Test Me


Our BVTs have grown rather encumbered and encrusted of late, so we recently embarked on a project to trim them down to a more reasonable size. This turned out to be an interesting process, mostly because it quickly became clear that we didn’t have a single agreed-upon definition of what exactly these tests’ purpose was.

That old saw about asking opinions of three different people and getting four different answers certainly held true in this case. It still amazes me somewhat that a group of people can work together for months or years and still have such disparate understandings of concepts fundamental to the work we do every day. (Aside: This is why feature teams are so important: it’s pretty much impossible to write a spec sufficiently precise that all parties involved will have exactly the same understanding of it.) This state of affairs isn’t unique to my current team, either. Every team I’ve been on has defined the various levels of testing differently than every other team.
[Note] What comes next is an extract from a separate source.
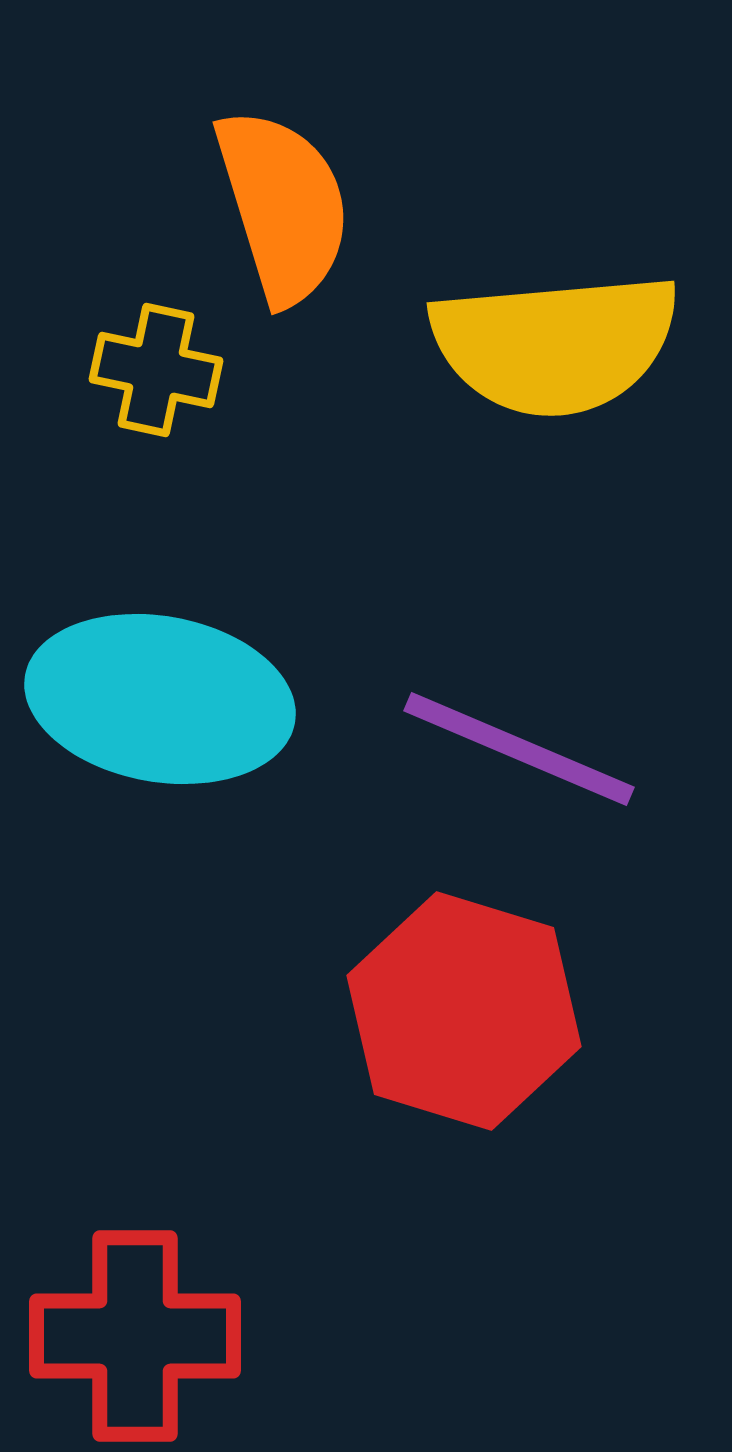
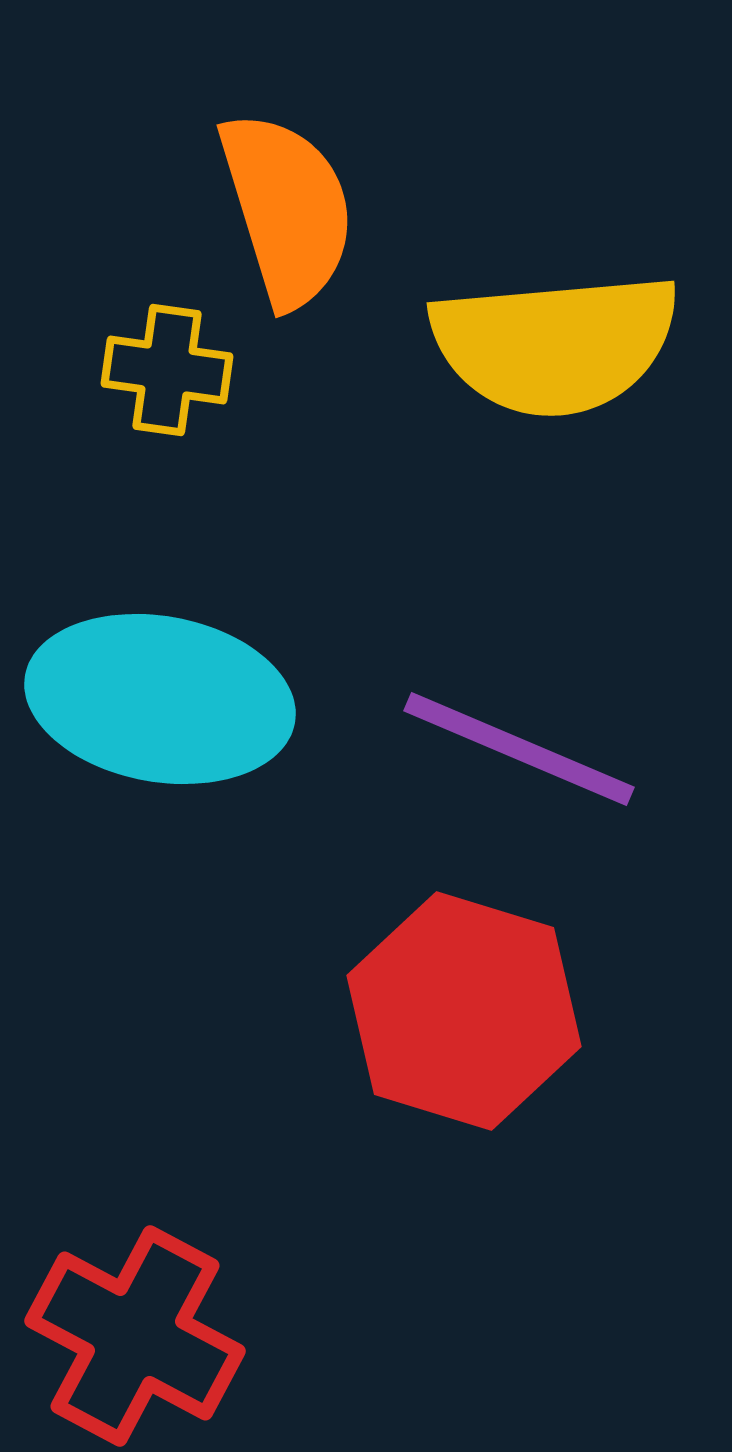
orange semicircle: moved 4 px right, 3 px down
yellow cross: moved 11 px right; rotated 4 degrees counterclockwise
red cross: rotated 28 degrees clockwise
Despite all this variation, however, the broad strokes are similar even though the details (most especially the names) can be wildly different. Here are the names and definitions my team is using (this week, anyway <g/>):

  • Build Verification Tests, or BVTs (often called smoke tests): A very small set of tests that check whether the app itself is worth even looking at. BVTs for Notepad would be something like “Launch, type a sentence, save, close”. To paraphrase one of my my developers: If BVTs fail you don’t even want to sync your enlistment because things are so badly hosed just grabbing that version of the source might format your hard drive. The content of these tests is tightly controlled and doesn’t change very often.
  • Feature Verification Tests: Per-feature BVTs. A small set of tests that check whether a specific feature is worth even looking at. A program like Microsoft Visio might have separate FVTs for loading/saving, drawing and editing shapes, printing, and so on. FVTs are generally under the control of the feature team.
  • Exit Criteria: A set of tests that check whether important aspects of a particular feature work correctly. These are defined by the feature team and should be recorded in the spec. The name reflects their meaning: they must be passing completely in order to exit the milestone. Exit criteria for a program like Microsoft Paint would likely include tests that each of the tools in the toolbox function correctly in a few of the most common scenarios. These tests are completely under the control of the feature team.
  • Basic Functionality Tests: I personally believe this name is somewhat misleading, because these tests cover more than just what I would consider basic functionality. The 80/20 rule is perhaps the simplest way to describe these tests: eighty percent of your users are going to use about twenty percent of your application’s functionality, and twenty percent of that functionality won’t be touched by eighty percent of the users. Basic functionality tests cover the cross-section between those two groups of people, with perhaps a few excursions into parts of the other regions that the tester or feature team judges to be especially interesting or likely to be trouble-prone. For an application that can load from and save to previous file formats, BFs would likely include roundtripping to and from files from each previous product version that is still in active use by its customers. Basic functionality tests are the bread-and-butter of a tester’s daily work and completely under her control (although a good feature team will want to at least review them).
  • Extended Functionality Tests: All those weird edge conditions and unlikely scenarios that teams rarely have time to get to. Everything else, in other words. <g/> The Notepad bug I mentioned a few posts ago may lie in this category. It’s worth taking the time to plan out your extended functionality tests even though you may never get to execute them — at the very least, it’s important to know what testing you aren’t doing!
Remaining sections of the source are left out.